An exact, word-for-word copy of the entries is required, beginning at the line that contains "https://audiovisuales.icesi.edu.co/handle/123456789/6" and ending at the last line, both included.

[Saved entries]
--

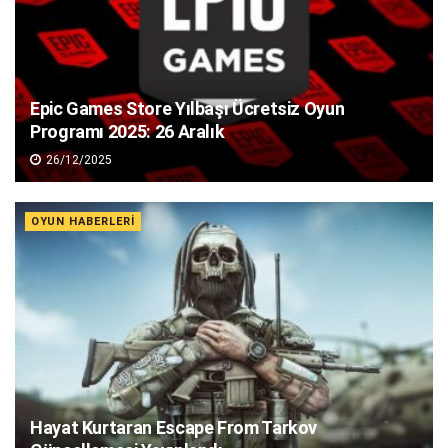
Epic Games Store Yılbaşı Ücretsiz Oyun
Programı 2025: 26 Aralık
26/12/2025
OYUN HABERLERI
Hayat Kurtaran Escape From Tarkov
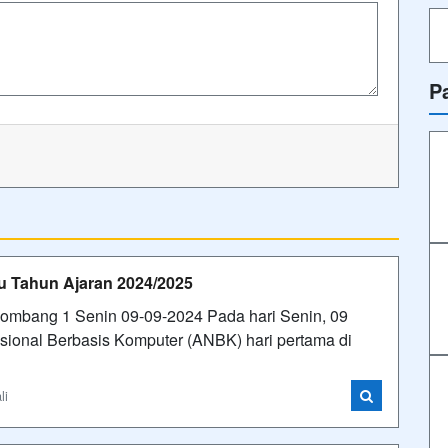
P
 Tahun Ajaran 2024/2025
ombang 1 Senin 09-09-2024 Pada hari Senin, 09
onal Berbasis Komputer (ANBK) hari pertama di
li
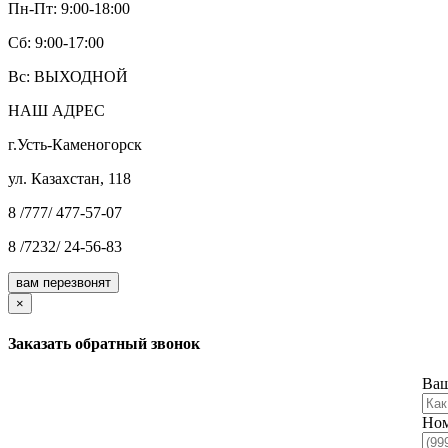
Пн-Пт: 9:00-18:00
Cб: 9:00-17:00
Вс: ВЫХОДНОЙ
НАШ АДРЕС
г.Усть-Каменогорск
ул. Казахстан, 118
8 /777/ 477-57-07
8 /7232/ 24-56-83
вам перезвонят
×
Заказать обратный звонок
Ваш
Ном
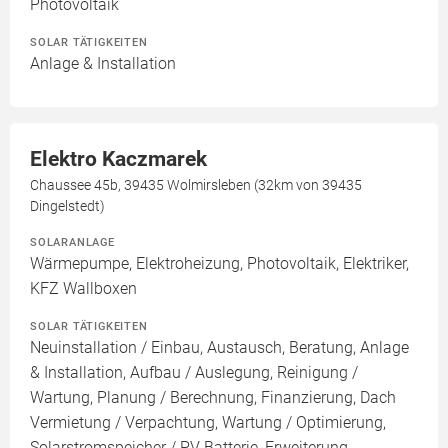
Photovoltaik
SOLAR TÄTIGKEITEN
Anlage & Installation
Elektro Kaczmarek
Chaussee 45b, 39435 Wolmirsleben (32km von 39435
Dingelstedt)
SOLARANLAGE
Wärmepumpe, Elektroheizung, Photovoltaik, Elektriker,
KFZ Wallboxen
SOLAR TÄTIGKEITEN
Neuinstallation / Einbau, Austausch, Beratung, Anlage
& Installation, Aufbau / Auslegung, Reinigung /
Wartung, Planung / Berechnung, Finanzierung, Dach
Vermietung / Verpachtung, Wartung / Optimierung,
Solarstromspeicher / PV Batterie, Erweiterung,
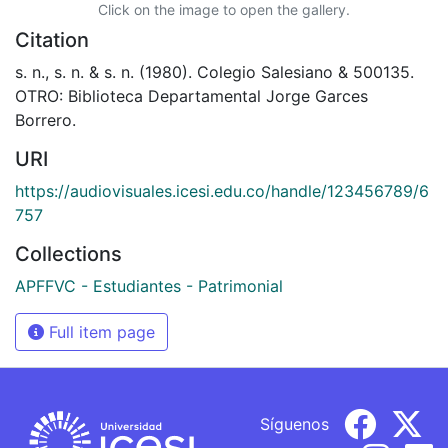
Click on the image to open the gallery.
Citation
s. n., s. n. & s. n. (1980). Colegio Salesiano & 500135.
OTRO: Biblioteca Departamental Jorge Garces
Borrero.
URI
https://audiovisuales.icesi.edu.co/handle/123456789/6
757
Collections
APFFVC - Estudiantes - Patrimonial
Full item page
Síguenos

--

* Output
https://audiovisuales.icesi.edu.co/handle/123456789/6
757
Collections
APFFVC - Estudiantes - Patrimonial
Full item page
Síguenos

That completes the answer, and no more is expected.